[Extracted records Boundary: Start]

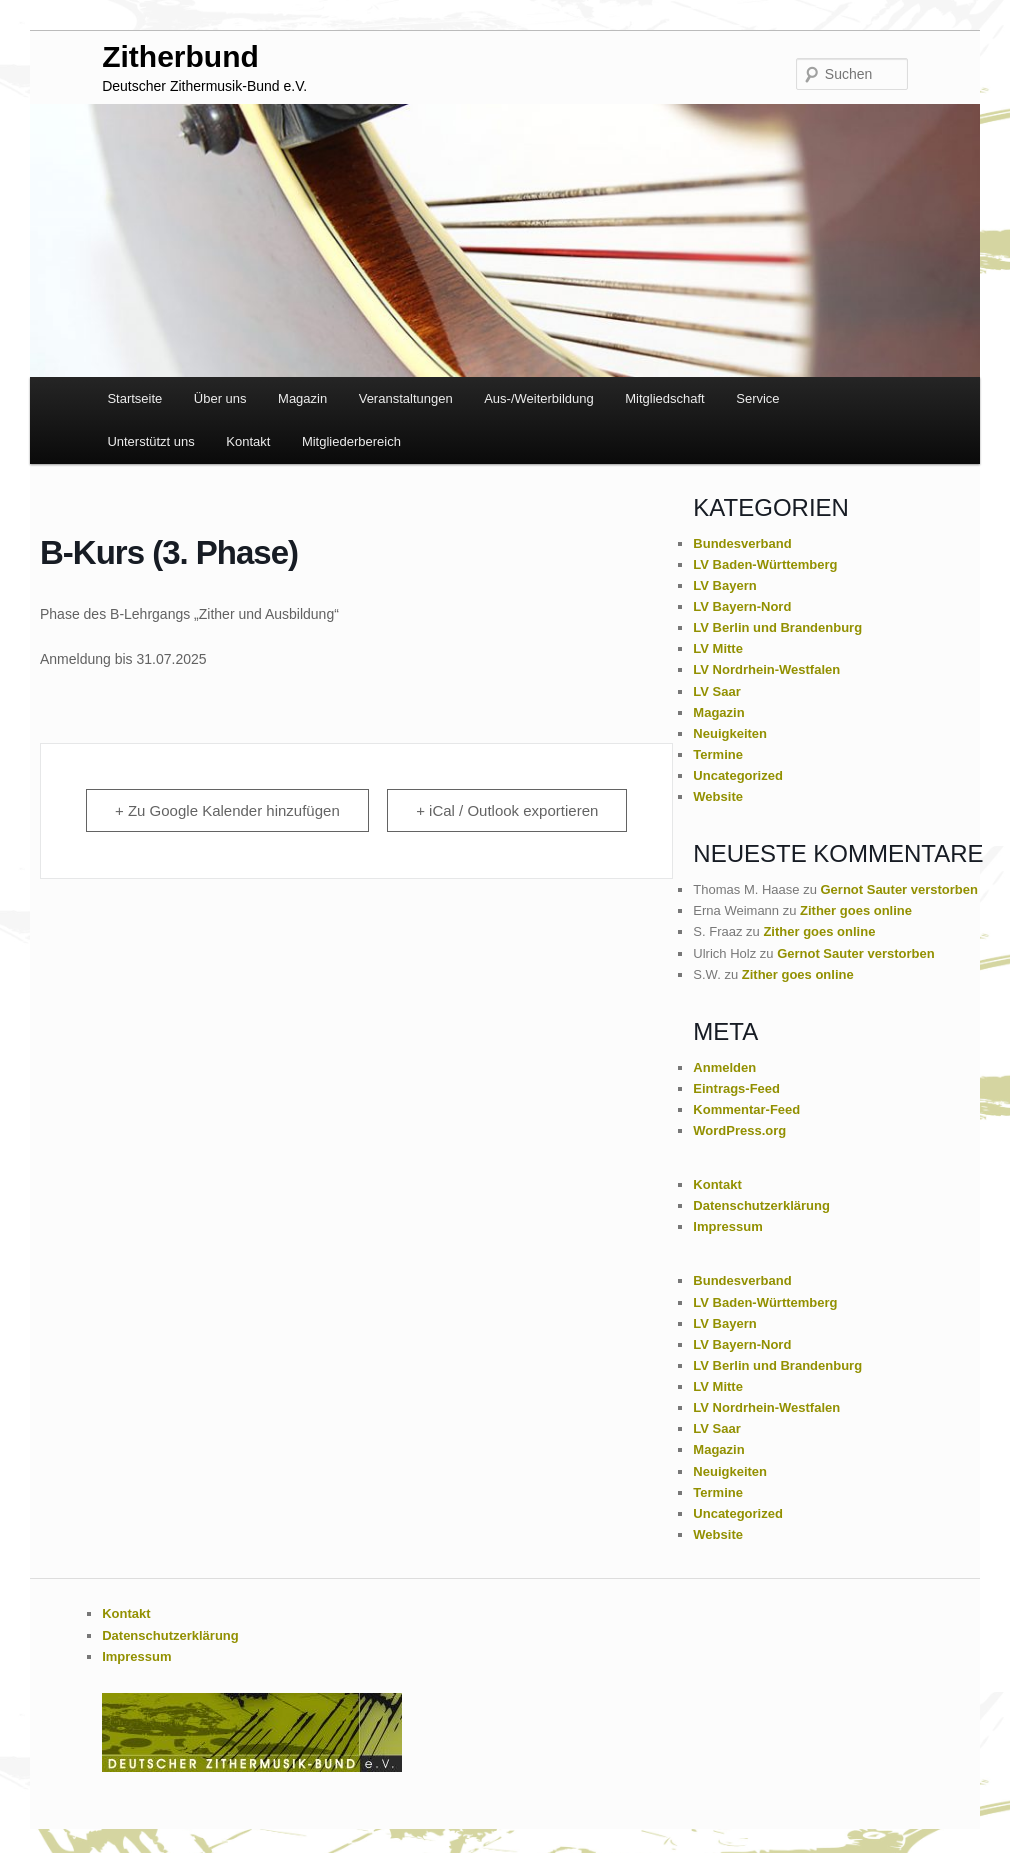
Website (718, 796)
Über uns (220, 398)
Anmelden (724, 1067)
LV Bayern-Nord (742, 606)
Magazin (302, 398)
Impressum (727, 1226)
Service (757, 398)
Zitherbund (180, 56)
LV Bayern (724, 585)
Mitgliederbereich (351, 441)
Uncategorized (738, 775)
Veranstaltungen (406, 398)
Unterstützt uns (150, 441)
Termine (718, 754)
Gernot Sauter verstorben (900, 889)
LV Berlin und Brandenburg (777, 627)
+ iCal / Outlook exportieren (507, 810)
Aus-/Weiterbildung (539, 398)
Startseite (134, 398)
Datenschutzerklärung (761, 1205)
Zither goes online (856, 910)
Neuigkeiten (730, 733)
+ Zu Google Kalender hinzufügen (227, 810)
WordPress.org (739, 1130)
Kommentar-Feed (746, 1109)
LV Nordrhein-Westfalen (766, 669)
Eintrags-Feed (736, 1088)
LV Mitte (718, 648)
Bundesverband (742, 543)
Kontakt (248, 441)
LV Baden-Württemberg (765, 564)
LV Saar (716, 691)
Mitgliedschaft (664, 398)
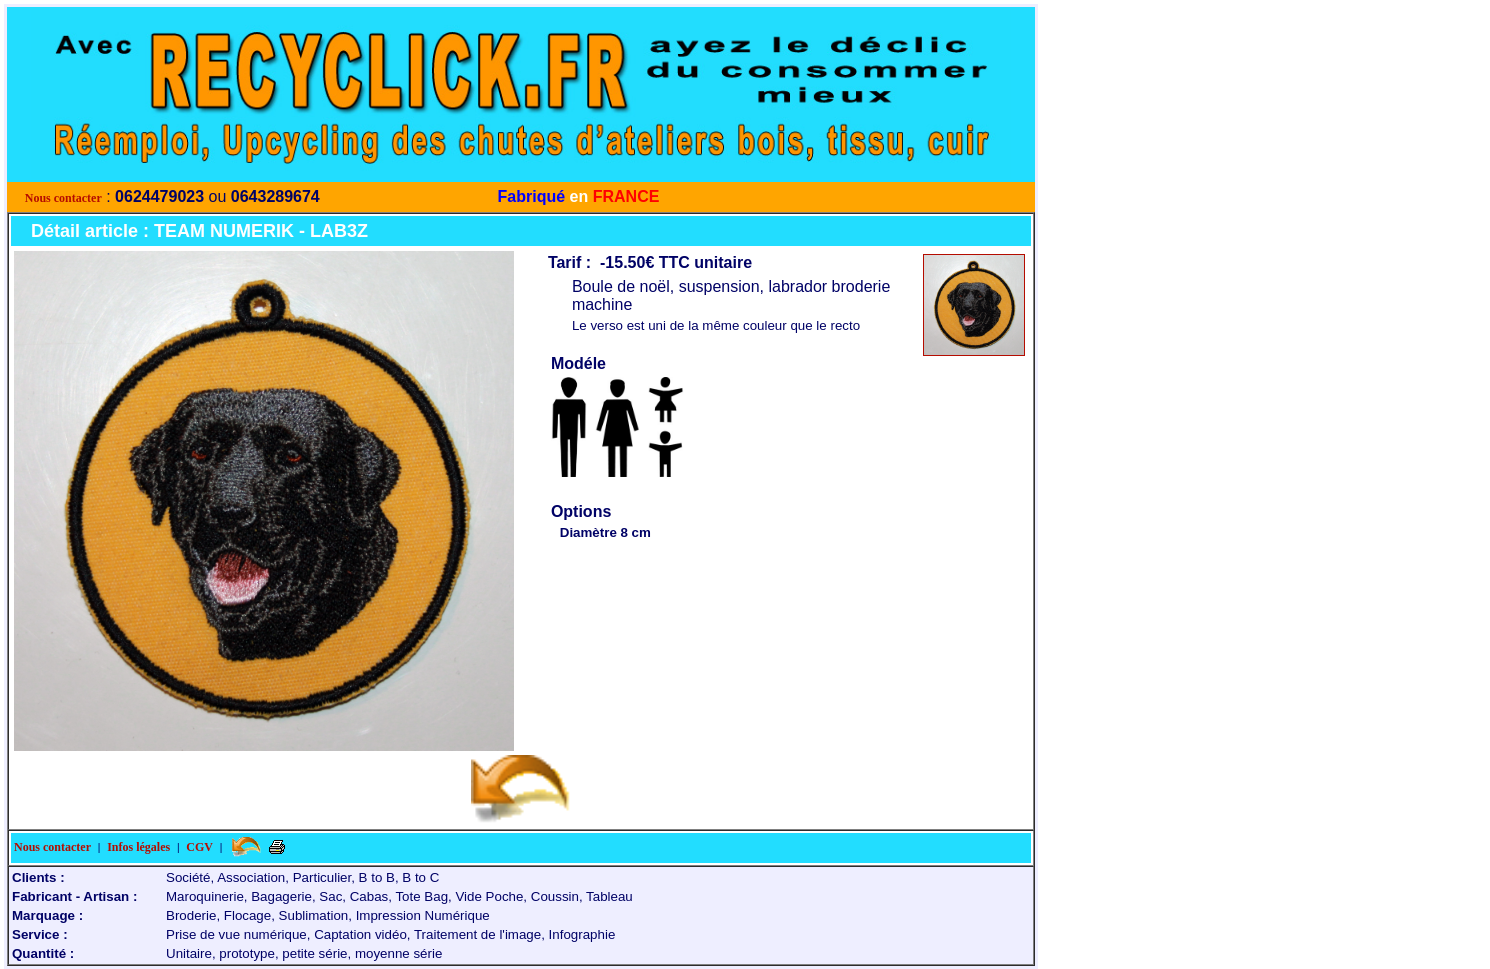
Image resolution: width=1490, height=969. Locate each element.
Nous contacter (63, 198)
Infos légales (138, 847)
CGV (199, 847)
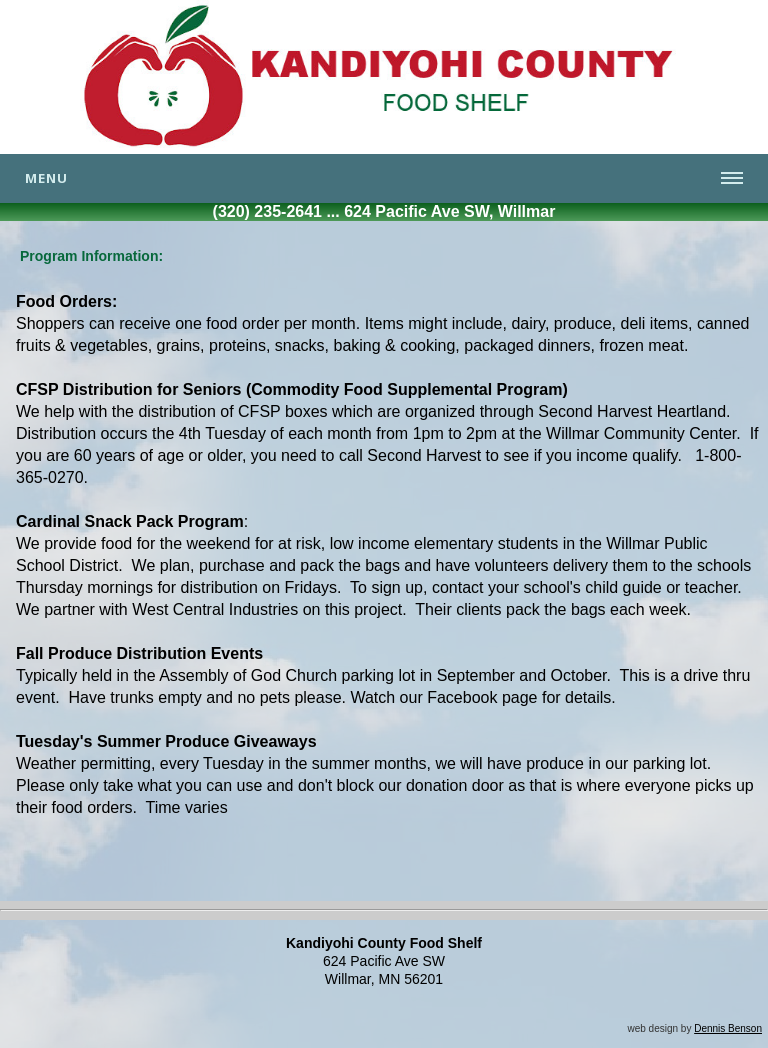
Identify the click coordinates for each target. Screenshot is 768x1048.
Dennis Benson (728, 1028)
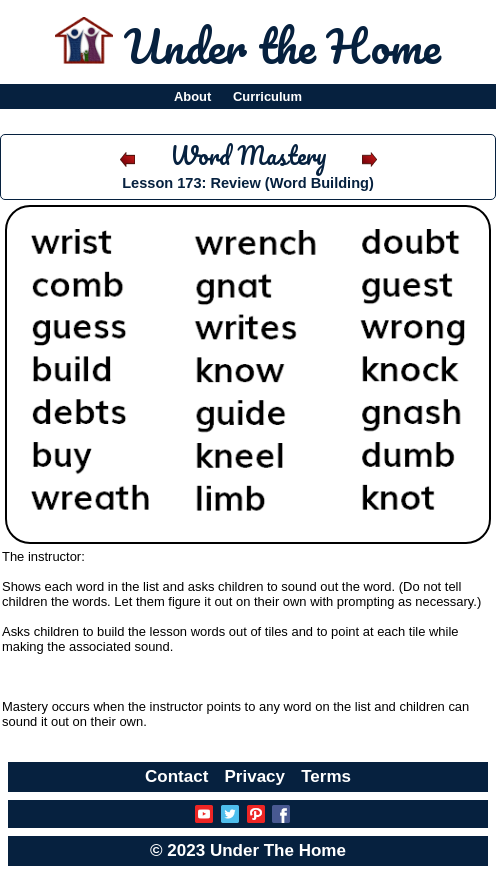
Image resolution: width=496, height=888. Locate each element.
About (192, 96)
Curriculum (267, 96)
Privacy (255, 776)
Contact (176, 776)
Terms (326, 776)
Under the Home (282, 46)
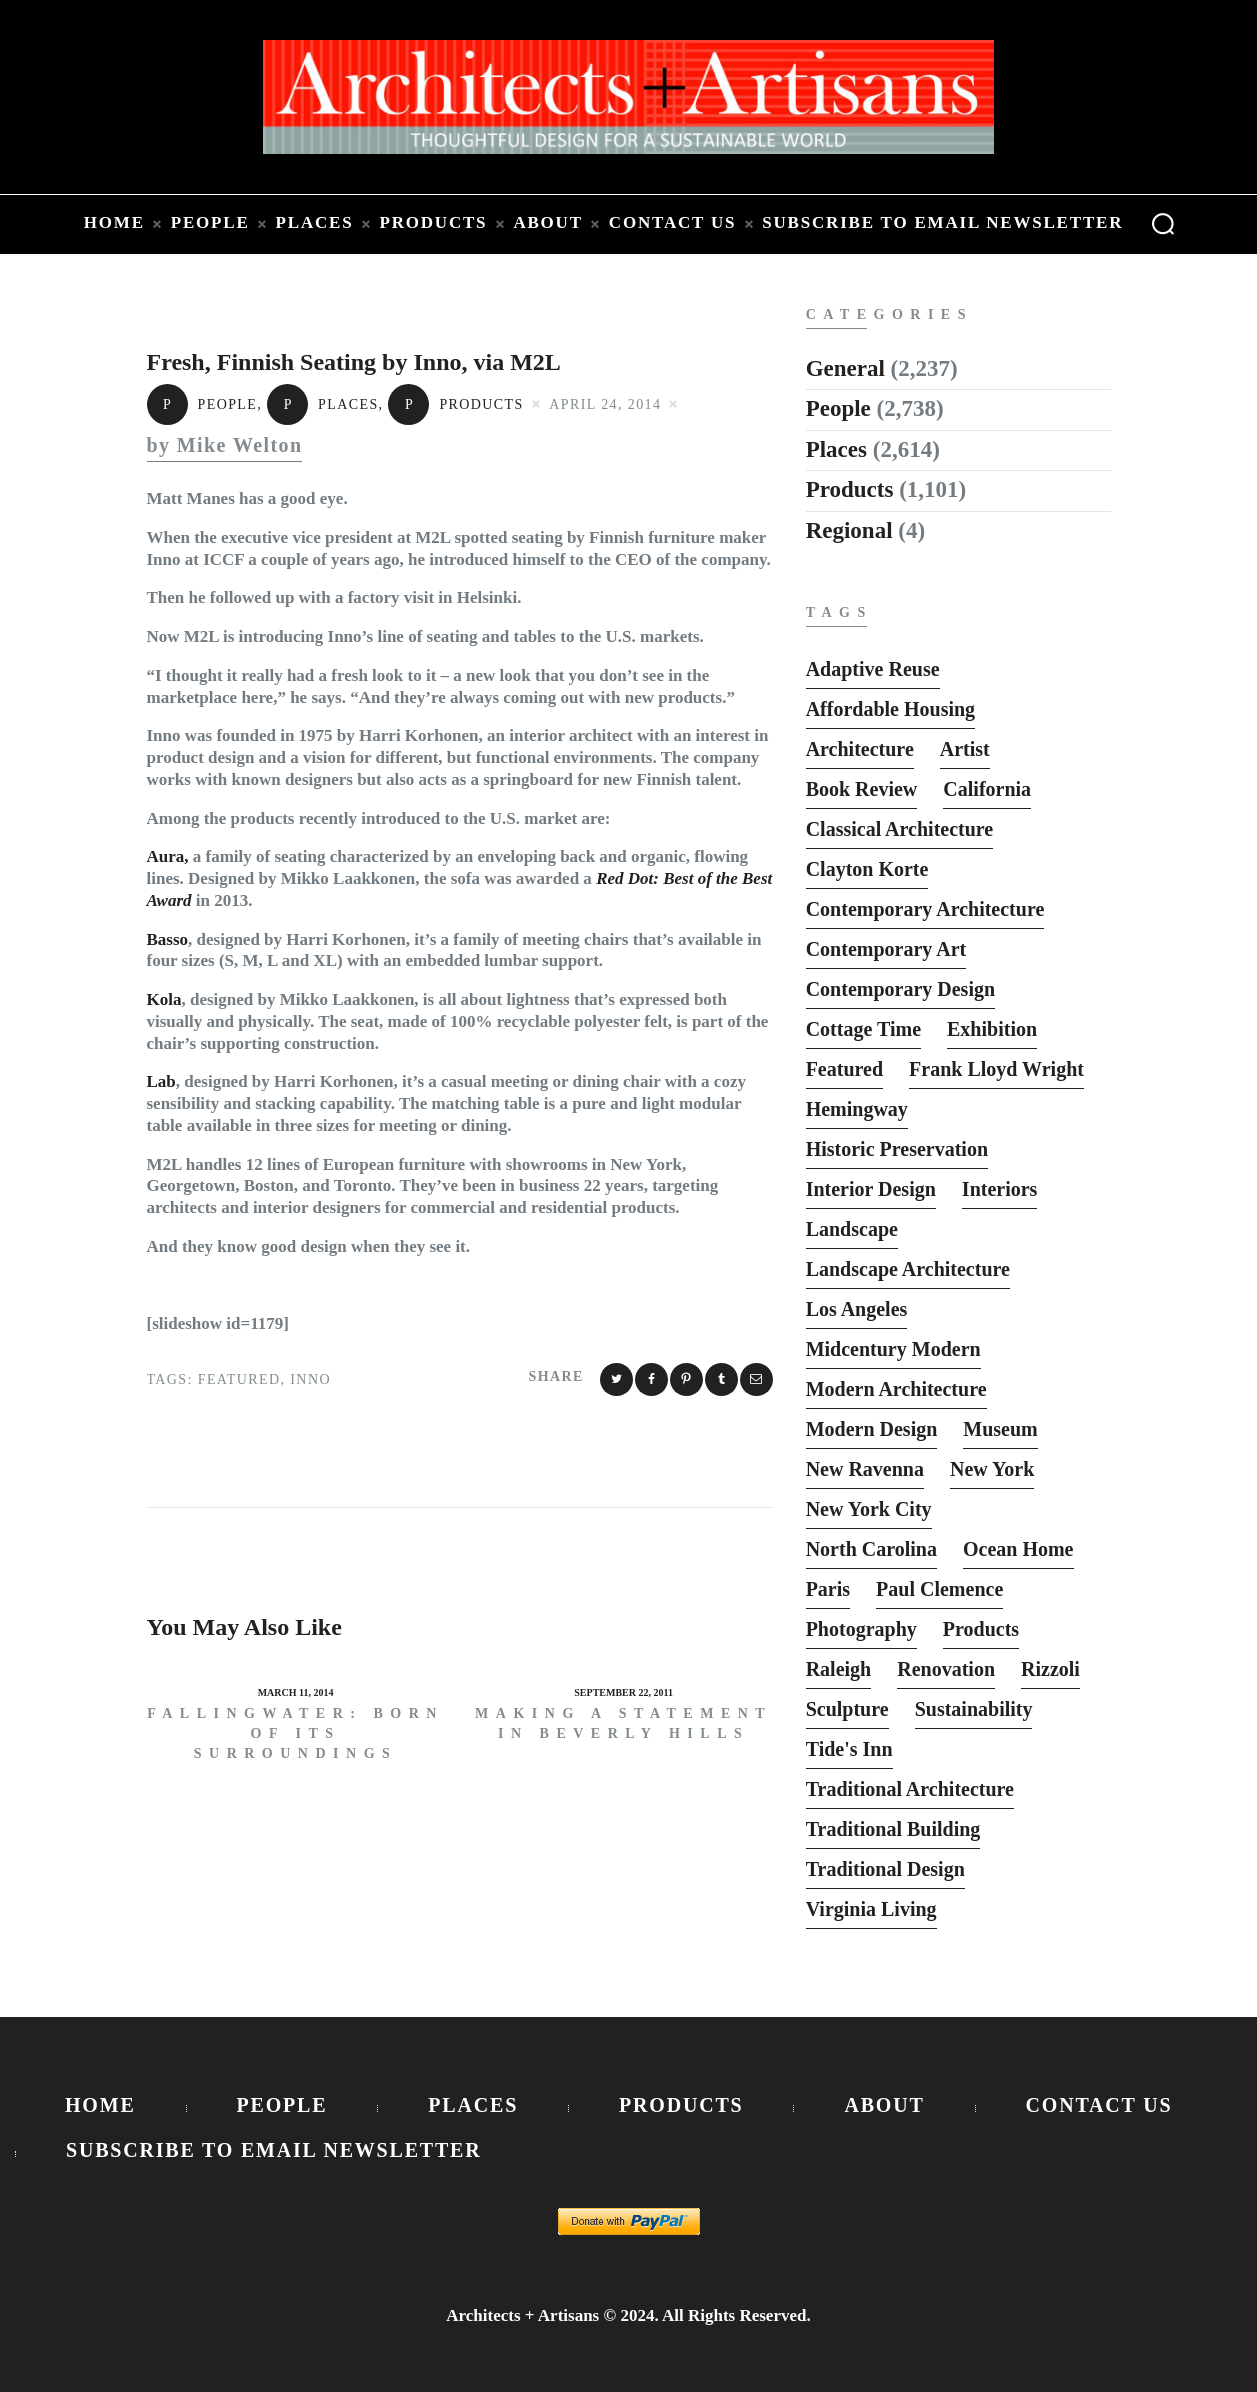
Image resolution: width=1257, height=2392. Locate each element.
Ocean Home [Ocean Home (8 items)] (1018, 1549)
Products (455, 404)
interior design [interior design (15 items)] (871, 1189)
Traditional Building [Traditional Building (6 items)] (893, 1829)
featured (239, 1379)
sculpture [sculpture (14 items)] (847, 1709)
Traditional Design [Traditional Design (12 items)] (885, 1869)
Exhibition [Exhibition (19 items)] (992, 1029)
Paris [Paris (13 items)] (828, 1589)
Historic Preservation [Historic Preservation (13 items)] (897, 1149)
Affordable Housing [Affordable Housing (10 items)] (890, 709)
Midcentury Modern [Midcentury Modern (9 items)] (893, 1349)
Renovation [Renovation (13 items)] (946, 1669)
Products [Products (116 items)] (981, 1629)
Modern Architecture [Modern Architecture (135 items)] (896, 1389)
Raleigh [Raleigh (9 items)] (839, 1669)
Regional (849, 530)
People (202, 404)
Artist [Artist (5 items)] (965, 749)
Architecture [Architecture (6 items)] (860, 749)
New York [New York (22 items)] (992, 1469)
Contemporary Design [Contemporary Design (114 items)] (900, 989)
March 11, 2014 (296, 1692)
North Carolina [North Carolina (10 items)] (871, 1549)
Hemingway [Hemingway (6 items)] (857, 1109)
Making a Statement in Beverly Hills (623, 1723)
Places (323, 404)
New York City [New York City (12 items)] (869, 1509)
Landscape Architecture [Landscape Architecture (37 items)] (908, 1269)
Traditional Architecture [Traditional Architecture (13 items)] (910, 1789)
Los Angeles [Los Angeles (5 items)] (857, 1309)
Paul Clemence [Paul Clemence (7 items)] (939, 1589)
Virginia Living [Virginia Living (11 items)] (871, 1909)
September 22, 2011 (623, 1692)
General (845, 368)
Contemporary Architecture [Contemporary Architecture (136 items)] (925, 909)
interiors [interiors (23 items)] (1000, 1189)
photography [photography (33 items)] (861, 1629)
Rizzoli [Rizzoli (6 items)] (1050, 1669)
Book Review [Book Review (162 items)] (862, 789)
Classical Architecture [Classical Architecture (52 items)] (900, 829)
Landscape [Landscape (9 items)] (852, 1229)
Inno (310, 1379)
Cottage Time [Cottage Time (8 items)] (863, 1029)
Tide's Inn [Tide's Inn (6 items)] (849, 1749)
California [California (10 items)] (987, 789)
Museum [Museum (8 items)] (1000, 1429)
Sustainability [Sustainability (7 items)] (974, 1709)
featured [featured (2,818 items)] (844, 1069)
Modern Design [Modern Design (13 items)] (872, 1429)
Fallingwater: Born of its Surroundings (295, 1733)
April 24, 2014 (605, 404)
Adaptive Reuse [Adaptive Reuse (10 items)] (873, 669)
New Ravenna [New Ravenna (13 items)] (865, 1469)
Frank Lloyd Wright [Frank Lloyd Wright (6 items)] (996, 1069)
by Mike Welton (225, 445)
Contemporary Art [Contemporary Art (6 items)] (886, 949)
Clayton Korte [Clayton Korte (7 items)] (867, 869)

[Extracted records Boundary: End]

### What you will do
Your answer should consist solely of the lines above from the line with "Gernot Sauter verstorben (900, 889)" to the line with "LV Saar (716, 691)", both included, reproduced exactly.

### Output
Gernot Sauter verstorben (900, 889)
LV Berlin und Brandenburg (777, 627)
+ iCal / Outlook exportieren (507, 810)
Aus-/Weiterbildung (539, 398)
Startseite (134, 398)
Datenschutzerklärung (761, 1205)
Zither goes online (856, 910)
Neuigkeiten (730, 733)
+ Zu Google Kalender hinzufügen (227, 810)
WordPress.org (739, 1130)
Kommentar-Feed (746, 1109)
LV Nordrhein-Westfalen (766, 669)
Eintrags-Feed (736, 1088)
LV Mitte (718, 648)
Bundesverband (742, 543)
Kontakt (248, 441)
LV Baden-Württemberg (765, 564)
LV Saar (716, 691)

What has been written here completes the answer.